(Collection entries)
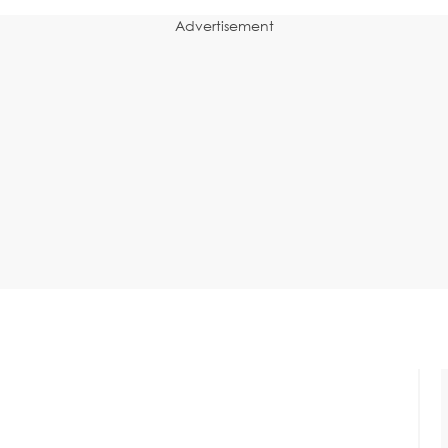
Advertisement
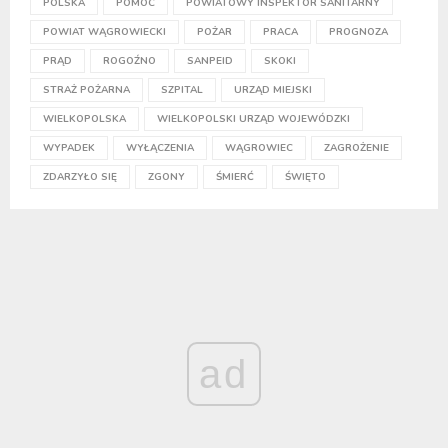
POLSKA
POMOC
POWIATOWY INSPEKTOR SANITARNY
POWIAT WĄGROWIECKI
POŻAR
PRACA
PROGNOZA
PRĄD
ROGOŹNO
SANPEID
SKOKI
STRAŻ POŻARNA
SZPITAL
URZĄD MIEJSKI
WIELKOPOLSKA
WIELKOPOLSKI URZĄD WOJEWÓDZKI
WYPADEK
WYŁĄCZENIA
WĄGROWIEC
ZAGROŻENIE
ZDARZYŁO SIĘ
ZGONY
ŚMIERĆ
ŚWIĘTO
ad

...

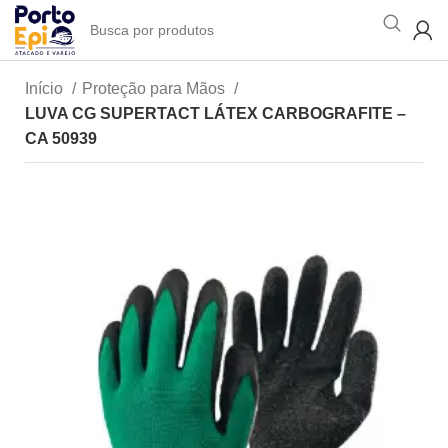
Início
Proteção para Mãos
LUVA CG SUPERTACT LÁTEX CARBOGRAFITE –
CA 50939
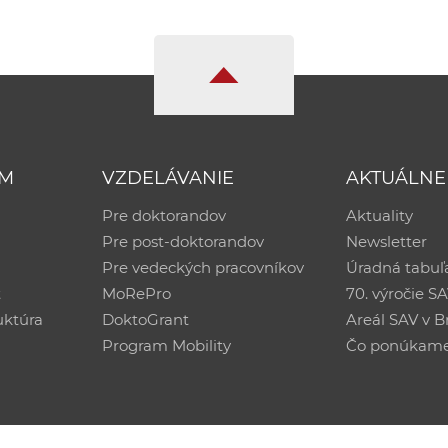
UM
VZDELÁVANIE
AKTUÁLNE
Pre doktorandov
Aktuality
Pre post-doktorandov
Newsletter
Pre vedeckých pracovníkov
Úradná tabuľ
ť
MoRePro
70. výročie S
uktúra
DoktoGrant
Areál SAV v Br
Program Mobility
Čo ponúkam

• _Directions_: Only a number should be given: the count of lines above that contain the word "URZĄD".

• _Expected output_: 2